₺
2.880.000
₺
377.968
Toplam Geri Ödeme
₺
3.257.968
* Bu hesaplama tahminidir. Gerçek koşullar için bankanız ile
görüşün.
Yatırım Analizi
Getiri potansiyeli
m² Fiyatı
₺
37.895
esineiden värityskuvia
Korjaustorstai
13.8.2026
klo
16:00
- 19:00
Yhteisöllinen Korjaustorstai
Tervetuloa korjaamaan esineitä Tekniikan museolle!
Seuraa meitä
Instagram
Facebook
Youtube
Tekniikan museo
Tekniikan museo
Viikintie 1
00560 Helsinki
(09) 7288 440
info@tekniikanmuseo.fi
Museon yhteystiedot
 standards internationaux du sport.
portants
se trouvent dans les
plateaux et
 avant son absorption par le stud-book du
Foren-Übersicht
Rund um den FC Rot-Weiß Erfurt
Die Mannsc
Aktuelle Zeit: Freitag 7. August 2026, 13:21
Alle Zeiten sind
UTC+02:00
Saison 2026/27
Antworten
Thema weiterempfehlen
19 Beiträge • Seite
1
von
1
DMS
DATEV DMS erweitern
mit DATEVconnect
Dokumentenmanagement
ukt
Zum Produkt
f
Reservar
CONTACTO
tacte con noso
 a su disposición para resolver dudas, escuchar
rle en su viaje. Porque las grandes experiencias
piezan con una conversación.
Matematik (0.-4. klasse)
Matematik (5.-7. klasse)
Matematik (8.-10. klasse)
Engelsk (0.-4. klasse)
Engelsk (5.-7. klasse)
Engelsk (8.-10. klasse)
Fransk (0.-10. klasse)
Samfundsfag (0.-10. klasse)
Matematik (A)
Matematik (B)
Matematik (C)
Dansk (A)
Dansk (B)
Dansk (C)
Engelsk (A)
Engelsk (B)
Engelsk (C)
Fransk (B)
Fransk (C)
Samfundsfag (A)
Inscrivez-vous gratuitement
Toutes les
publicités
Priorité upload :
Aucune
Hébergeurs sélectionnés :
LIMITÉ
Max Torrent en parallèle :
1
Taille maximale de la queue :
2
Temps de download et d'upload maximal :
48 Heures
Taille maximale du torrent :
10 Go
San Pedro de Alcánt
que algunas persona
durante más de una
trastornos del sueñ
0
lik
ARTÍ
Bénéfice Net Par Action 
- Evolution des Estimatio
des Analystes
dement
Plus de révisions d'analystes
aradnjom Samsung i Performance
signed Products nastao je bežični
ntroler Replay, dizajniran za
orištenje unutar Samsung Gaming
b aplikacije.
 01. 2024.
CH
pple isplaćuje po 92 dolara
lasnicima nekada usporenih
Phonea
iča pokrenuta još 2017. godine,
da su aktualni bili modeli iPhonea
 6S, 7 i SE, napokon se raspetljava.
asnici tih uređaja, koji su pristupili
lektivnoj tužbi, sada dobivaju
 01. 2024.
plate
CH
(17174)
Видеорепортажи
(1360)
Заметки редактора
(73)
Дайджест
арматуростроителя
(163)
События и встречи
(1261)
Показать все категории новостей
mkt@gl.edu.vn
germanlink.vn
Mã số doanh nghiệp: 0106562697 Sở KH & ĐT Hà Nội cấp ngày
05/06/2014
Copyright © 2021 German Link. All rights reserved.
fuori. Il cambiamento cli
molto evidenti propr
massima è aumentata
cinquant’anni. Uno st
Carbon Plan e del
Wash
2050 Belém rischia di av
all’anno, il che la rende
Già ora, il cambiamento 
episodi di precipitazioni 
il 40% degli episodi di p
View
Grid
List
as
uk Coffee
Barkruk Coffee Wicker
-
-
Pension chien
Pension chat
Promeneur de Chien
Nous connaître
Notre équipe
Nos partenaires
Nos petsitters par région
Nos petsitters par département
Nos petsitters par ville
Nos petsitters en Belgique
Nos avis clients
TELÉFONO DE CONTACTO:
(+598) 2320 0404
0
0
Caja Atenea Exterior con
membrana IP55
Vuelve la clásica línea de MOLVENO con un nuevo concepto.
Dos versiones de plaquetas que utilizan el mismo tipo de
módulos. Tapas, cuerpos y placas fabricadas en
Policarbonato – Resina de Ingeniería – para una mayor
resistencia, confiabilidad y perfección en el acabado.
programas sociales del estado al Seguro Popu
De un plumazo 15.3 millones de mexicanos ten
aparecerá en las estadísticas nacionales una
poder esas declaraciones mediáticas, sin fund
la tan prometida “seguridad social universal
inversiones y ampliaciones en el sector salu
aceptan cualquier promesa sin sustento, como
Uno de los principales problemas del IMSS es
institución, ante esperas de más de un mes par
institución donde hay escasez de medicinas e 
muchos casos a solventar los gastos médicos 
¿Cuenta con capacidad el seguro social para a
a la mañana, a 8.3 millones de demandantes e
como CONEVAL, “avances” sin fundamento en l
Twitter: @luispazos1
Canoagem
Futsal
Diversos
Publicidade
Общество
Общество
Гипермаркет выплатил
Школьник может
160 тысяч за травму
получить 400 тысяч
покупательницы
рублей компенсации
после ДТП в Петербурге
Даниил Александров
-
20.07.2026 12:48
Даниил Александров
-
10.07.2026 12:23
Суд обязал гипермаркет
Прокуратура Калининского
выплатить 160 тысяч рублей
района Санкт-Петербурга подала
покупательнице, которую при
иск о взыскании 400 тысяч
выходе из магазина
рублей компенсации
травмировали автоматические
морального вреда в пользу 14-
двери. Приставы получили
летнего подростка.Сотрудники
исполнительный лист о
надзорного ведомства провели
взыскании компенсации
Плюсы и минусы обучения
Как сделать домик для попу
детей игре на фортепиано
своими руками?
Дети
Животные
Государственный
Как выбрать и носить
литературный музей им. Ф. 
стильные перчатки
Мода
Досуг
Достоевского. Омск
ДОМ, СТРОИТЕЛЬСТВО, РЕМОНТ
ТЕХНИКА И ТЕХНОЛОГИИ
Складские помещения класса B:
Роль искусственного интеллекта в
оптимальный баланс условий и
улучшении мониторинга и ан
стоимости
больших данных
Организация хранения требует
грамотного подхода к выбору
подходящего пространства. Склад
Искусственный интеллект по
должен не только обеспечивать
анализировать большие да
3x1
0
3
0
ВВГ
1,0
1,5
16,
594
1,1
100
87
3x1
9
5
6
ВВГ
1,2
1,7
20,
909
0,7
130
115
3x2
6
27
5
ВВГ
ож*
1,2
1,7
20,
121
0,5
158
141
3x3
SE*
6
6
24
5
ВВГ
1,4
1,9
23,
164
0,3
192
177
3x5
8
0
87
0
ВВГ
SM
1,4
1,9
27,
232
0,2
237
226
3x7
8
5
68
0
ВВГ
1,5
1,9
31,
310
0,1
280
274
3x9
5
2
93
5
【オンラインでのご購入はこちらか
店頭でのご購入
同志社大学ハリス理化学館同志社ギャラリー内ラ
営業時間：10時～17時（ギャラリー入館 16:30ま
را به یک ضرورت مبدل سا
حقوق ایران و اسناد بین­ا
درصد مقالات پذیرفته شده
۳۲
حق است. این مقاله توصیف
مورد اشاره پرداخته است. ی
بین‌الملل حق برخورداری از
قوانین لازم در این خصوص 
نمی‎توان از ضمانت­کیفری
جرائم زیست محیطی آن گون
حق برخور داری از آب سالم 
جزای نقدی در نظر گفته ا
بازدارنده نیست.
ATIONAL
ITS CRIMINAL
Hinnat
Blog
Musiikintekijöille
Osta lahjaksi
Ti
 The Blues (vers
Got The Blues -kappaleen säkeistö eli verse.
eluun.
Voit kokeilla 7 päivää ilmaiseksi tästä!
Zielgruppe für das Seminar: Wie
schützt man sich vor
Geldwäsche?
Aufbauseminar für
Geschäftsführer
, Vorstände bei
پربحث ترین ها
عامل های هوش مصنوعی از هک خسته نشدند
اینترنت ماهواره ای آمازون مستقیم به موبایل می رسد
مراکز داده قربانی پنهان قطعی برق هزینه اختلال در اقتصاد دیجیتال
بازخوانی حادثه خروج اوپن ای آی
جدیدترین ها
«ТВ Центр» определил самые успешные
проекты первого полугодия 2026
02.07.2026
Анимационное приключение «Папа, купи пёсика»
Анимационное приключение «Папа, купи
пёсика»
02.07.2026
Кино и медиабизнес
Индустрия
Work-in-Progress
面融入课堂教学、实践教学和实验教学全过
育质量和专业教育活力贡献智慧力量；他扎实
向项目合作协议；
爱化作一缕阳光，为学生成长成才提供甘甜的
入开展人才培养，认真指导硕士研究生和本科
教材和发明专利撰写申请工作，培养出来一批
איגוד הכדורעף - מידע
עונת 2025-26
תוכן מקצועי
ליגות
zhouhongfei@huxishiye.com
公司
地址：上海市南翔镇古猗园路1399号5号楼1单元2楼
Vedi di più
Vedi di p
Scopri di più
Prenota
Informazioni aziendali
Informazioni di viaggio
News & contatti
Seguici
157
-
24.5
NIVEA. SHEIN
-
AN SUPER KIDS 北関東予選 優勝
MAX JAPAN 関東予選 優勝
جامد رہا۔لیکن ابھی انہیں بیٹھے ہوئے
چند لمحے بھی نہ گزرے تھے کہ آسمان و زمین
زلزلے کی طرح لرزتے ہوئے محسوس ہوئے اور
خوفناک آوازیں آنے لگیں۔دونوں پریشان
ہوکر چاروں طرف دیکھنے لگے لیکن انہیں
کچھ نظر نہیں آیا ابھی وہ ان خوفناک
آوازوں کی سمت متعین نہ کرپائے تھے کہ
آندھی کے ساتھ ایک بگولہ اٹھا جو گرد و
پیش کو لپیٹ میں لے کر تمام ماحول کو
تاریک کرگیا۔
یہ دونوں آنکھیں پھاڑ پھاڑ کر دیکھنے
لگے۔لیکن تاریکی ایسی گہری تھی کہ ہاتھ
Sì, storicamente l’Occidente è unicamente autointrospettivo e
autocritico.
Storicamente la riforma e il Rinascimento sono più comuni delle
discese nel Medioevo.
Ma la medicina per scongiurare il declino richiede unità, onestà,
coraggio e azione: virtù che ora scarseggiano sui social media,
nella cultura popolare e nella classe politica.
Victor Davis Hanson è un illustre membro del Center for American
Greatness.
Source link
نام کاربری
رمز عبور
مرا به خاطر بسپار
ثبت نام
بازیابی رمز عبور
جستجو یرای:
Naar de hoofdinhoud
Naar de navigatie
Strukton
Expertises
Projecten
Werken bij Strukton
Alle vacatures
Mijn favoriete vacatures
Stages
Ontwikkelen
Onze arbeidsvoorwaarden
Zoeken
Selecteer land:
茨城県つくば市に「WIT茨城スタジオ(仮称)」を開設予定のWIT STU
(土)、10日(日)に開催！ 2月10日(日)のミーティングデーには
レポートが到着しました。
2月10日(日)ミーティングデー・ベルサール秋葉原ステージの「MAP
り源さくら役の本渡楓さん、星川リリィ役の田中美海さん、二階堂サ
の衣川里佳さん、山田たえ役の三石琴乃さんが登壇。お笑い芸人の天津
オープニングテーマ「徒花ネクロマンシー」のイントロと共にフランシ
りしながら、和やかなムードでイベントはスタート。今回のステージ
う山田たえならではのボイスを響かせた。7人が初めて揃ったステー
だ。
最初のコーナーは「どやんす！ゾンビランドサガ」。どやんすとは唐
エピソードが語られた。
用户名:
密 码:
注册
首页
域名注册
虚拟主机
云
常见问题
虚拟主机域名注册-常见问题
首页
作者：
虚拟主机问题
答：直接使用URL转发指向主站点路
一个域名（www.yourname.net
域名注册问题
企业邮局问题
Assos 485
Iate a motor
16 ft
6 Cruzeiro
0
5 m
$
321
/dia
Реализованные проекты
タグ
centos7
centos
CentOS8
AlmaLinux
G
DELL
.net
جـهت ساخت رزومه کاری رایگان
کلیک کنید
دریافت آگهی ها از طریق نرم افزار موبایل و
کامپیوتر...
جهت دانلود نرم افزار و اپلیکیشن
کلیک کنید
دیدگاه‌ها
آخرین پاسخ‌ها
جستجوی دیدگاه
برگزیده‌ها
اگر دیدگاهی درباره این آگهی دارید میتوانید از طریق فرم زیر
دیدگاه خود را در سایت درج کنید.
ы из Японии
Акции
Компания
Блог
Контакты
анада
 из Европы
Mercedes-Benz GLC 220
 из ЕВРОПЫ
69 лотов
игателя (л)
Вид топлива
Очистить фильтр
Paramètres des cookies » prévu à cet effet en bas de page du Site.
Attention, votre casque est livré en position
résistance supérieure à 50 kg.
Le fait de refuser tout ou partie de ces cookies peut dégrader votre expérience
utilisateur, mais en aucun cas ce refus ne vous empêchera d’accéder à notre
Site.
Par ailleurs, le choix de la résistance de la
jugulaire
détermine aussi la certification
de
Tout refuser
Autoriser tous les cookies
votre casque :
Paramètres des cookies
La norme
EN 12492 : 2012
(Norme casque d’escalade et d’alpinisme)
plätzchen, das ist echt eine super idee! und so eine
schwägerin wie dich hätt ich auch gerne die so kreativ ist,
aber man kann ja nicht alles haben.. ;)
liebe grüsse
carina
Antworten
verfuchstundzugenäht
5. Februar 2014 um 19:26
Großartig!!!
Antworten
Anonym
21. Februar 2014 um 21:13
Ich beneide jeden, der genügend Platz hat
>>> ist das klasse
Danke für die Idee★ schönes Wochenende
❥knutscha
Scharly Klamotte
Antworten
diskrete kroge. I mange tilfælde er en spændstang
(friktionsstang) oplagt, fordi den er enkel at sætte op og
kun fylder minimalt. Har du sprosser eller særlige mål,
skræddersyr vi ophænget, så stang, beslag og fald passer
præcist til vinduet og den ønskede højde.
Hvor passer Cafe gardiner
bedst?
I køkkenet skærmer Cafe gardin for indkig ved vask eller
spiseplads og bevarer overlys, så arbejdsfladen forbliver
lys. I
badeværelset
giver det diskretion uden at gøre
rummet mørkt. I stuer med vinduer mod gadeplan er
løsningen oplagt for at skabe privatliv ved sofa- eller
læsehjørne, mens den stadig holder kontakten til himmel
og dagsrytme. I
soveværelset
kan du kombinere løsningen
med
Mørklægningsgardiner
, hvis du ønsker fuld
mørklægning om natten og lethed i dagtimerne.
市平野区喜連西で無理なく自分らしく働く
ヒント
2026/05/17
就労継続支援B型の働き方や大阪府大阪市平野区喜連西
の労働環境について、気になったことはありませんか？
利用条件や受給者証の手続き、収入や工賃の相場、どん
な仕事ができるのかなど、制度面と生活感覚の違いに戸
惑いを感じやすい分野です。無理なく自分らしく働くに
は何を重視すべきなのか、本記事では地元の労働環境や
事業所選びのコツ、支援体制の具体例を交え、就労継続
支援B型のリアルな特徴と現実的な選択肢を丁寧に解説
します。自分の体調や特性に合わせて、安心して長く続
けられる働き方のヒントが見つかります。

▬▬▬

- Exercise goal: The lines above that hold the word "Cafe" need counting; write the count and nothing more.

- Task output: 2